In the last lesson we derived the nearest neighbor formula. Nearest neighbors is a powerful algorithm because it allows us to predict other attributes about people using their proximity data. For example, those who live in a particular neighborhood may be more likely to be a certain age or have similar interests. Using proximity, we might even be able to determine whether their likelihood to purchase a product approximates that of their neighbors.

In this lesson we'll see how the nearest neighbors algorithm allows us to make predictions with data. We will also look at the workflow for machine learning in general and see some of the common struggles that we experience when applying a machine learning algorithm.

Learning Objectives

  • See the machine learning process of Collect, Explore, Train, and Predict
  • Use the nearest neighbors algorithm to predict other information about users
  • See common tensions with machine learning algorithms

Explore the data (again)

Once again, here are the locations of Bob and our customers. This time let's add a fourth column for the number of purchases per year.

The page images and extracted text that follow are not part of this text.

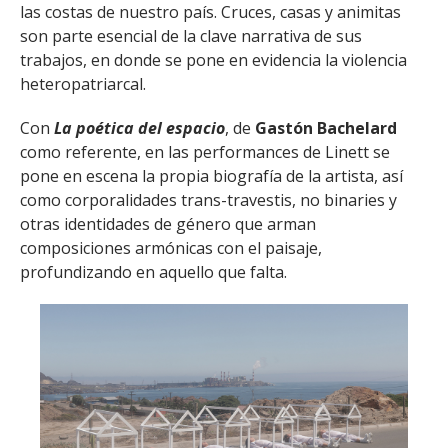
las costas de nuestro país. Cruces, casas y animitas
son parte esencial de la clave narrativa de sus
trabajos, en donde se pone en evidencia la violencia
heteropatriarcal.
Con
La poética del espacio
, de
Gastón Bachelard
como referente, en las performances de Linett se
pone en escena la propia biografía de la artista, así
como corporalidades trans-travestis, no binaries y
otras identidades de género que arman
composiciones armónicas con el paisaje,
profundizando en aquello que falta.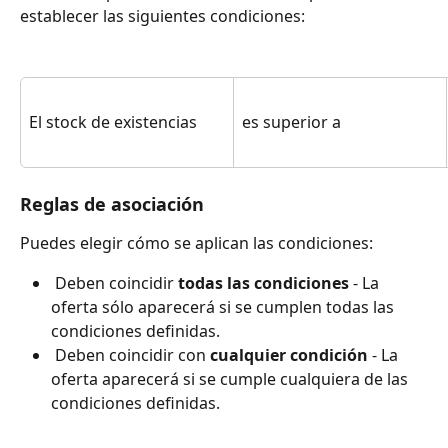
establecer las siguientes condiciones:
El stock de existencias
es superior a
Reglas de asociación
Puedes elegir cómo se aplican las condiciones:
 Deben coincidir 
todas las condiciones
 - La 
oferta sólo aparecerá si se cumplen todas las 
condiciones definidas. 
 Deben coincidir con 
cualquier condición
 - La 
oferta aparecerá si se cumple cualquiera de las 
condiciones definidas.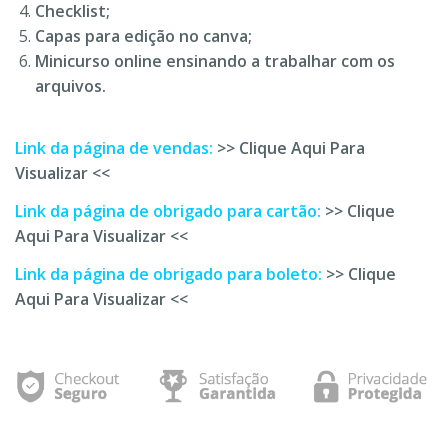
Checklist;
Capas para edição no canva;
Minicurso online ensinando a trabalhar com os
arquivos.
Link da página de vendas:
>> Clique Aqui Para
Visualizar <<
Link da página de obrigado para cartão:
>> Clique
Aqui Para Visualizar <<
Link da página de obrigado para boleto:
>> Clique
Aqui Para Visualizar <<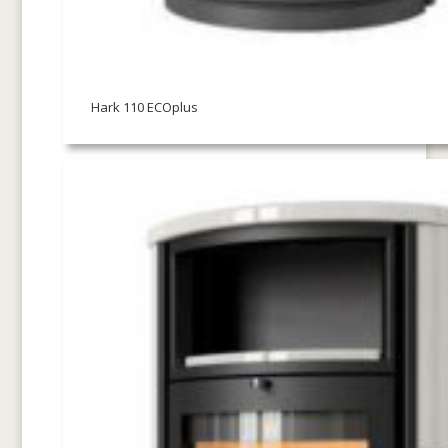
Hark 110 ECOplus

| Name | Avenue #| Block # | No. Purchases | |------|------| ------ |
| Bob | 4 | 8 | 52 | Suzie | 1 | 11 | 70 | Fred | 5 | 8 | 60 | Edgar | 6 | 13 | 20 | Steven | 3 | 6 | 32 | Natalie| 5 | 4 | 45

We represent these individuals along with their yearly purchases in Python with the following:

neighbors = [{'name': 'Bob', 'x': 4, 'y': 8, 'purchases': 52}, {'name': 'Suzie', 'x': 1, 'y': 11, 'purchases': 70}, 
             {'name': 'Fred', 'x': 5, 'y': 8, 'purchases': 60}, {'name': 'Edgar', 'x': 6, 'y': 13, 'purchases': 20},
             {'name': 'Steven', 'x': 3, 'y': 6, 'purchases': 32}, {'name': 'Natalie', 'x': 5, 'y': 4, 'purchases': 45}]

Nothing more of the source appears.